Sur une invitation du Conseil Fédéral suisse, une nouvelle conférence diplomatique le 22 août 1864, la 1ère convention de Genève établit la Croix Rouge internationale de manière … permanente qui est signée par les représentants des 12 Etats. Au printemps 1865, il reçoit de l’empereur Napoléon III la « Légion d’Honneur ». Au centre de l’attention publique, il recueille de nombreux honneurs et invitations. L’année 1865 voit en Algérie une série d’évènements catastrophiques (récoltes perdues, choléra, séismes, sécheresse etc …), sa situation financière s’aggrave sensiblement car il a négligé ses affaires pour promouvoir ses idées. A lieu la dissolution de la société de financement participant à ses entreprises …. Scandales, faillite, démission de son poste de secrétaire du comité et il se trouve exclu de celui-ci. Au cours de l’année 1866, il se trouve aussi exclu de la YMCA. Dunant part s’établir à Paris où il vit modestement tout en continuant à propager ses idées pour limiter les conflits armés. Il met en place l’Alliance pour la protection des travailleurs luttant contre l’exploitation de ces derniers et il exigera des négociations sur le désarmement et l’installation d’une « Cour de Justice internationale » chargée de gérer les conflits et les régler sans usage de la force.
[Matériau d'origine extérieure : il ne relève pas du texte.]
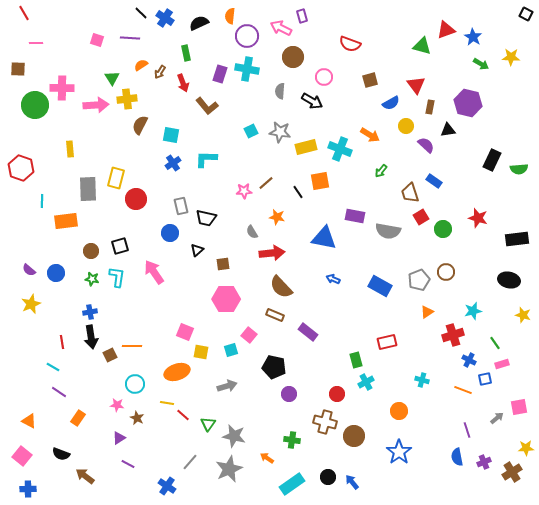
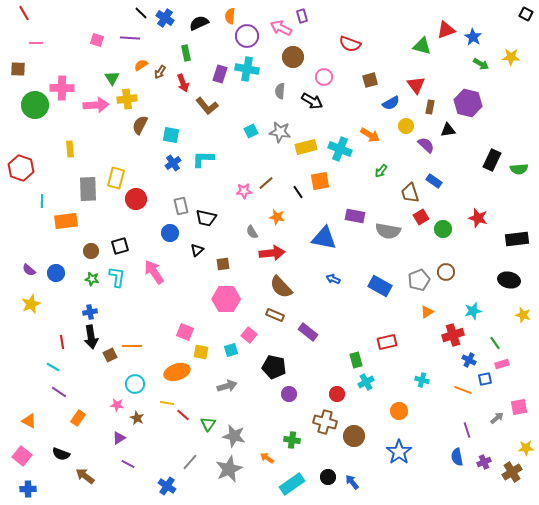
cyan L-shape at (206, 159): moved 3 px left
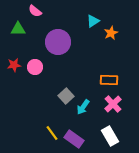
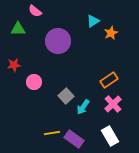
purple circle: moved 1 px up
pink circle: moved 1 px left, 15 px down
orange rectangle: rotated 36 degrees counterclockwise
yellow line: rotated 63 degrees counterclockwise
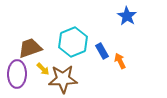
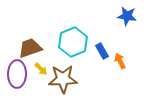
blue star: rotated 24 degrees counterclockwise
yellow arrow: moved 2 px left
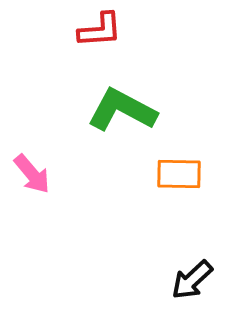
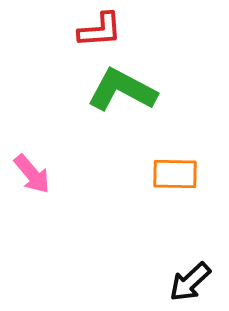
green L-shape: moved 20 px up
orange rectangle: moved 4 px left
black arrow: moved 2 px left, 2 px down
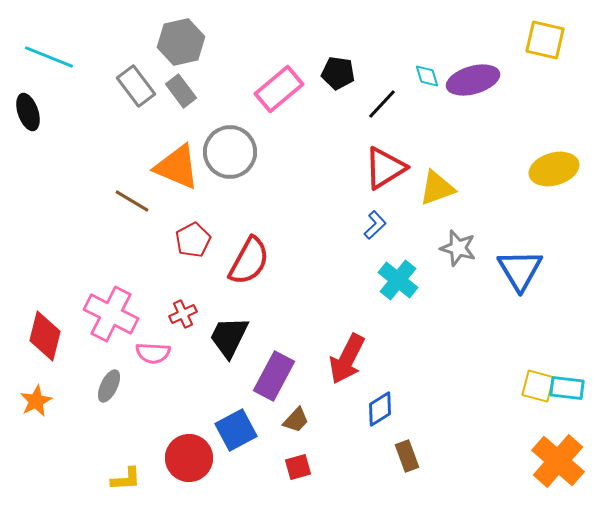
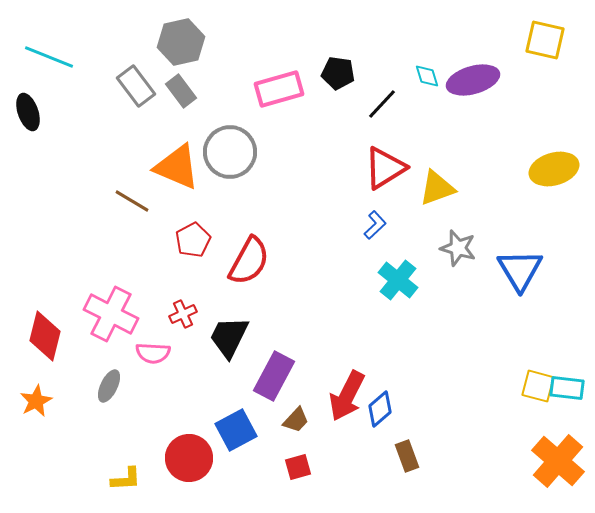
pink rectangle at (279, 89): rotated 24 degrees clockwise
red arrow at (347, 359): moved 37 px down
blue diamond at (380, 409): rotated 9 degrees counterclockwise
Un article déjà écrit en 1867 est à nouveau présenté à Paris en 1872 concernant les prisonniers de guerre. Ses propositions rencontrent une approbation et un enthousiasme certain mais en fin de compte les propositions ne reçoivent que peu d’attention. Finalement, la conférence de Bruxelles prend fin sans modification de la convention existante … Dunant est très déçu.

Il écrit des articles et tient des discours consacrés à la lutte pour la libération des esclaves en Amérique du Nord. Il conçoit, en collaboration avec Max Gracia (Italie), l’idée de la fondation d’une bibliothèque mondiale qui sera reprise par l’UNESCO. Il s’endette de plus en plus et son entourage l’évite même le mouvement de la Croix Rouge qui s’est étendu … l’a presque oublié ainsi que ses sociétés.

Entre 1874 et 1886, il vit en solitaire presque dans la misère. Quelques connaissances lui permettent d’engranger quelques gains ce qui l’empêchent de sombrer. Il se retire complètement les années suivantes à Heiden et se livre de plus en plus à des pensées mystiques et des visions prophétiques. En 1895, un rédacteur en chef du journal « Der Ostschweiz » écrit un article sur le fondateur de la Croix Rouge …. On se souvient de lui et il reçoit des messages de sympathie et le soutien du monde entier. Il apparaît à nouveau dans la conscience publique. Il reçoit le prix « Binet Fendt » et la reconnaissance du pape Léon XIII pour son dévouement personnel. Grâce à une pension de la Tsarine et autres versements, sa situation financière s’améliore rapidement.
En 1897, fondation d’une fédération d’infirmières internationales sous le nom de « Croix Verte ».
A côté des quelques honneurs qui lui sont accordés dans les années qui suivent, il est fait « Docteur Honoris Causa » de la faculté de l’université de Heidelberg en 1903 (qui exprime le but et l’honneur). Il passe les dernières années dans l’hôpital d’Heiden, tombe en dépression et s’éteint dans la soirée du 30 octobre 1910. Il est inhumé dans le cimetière Sihlfeld de Zurich.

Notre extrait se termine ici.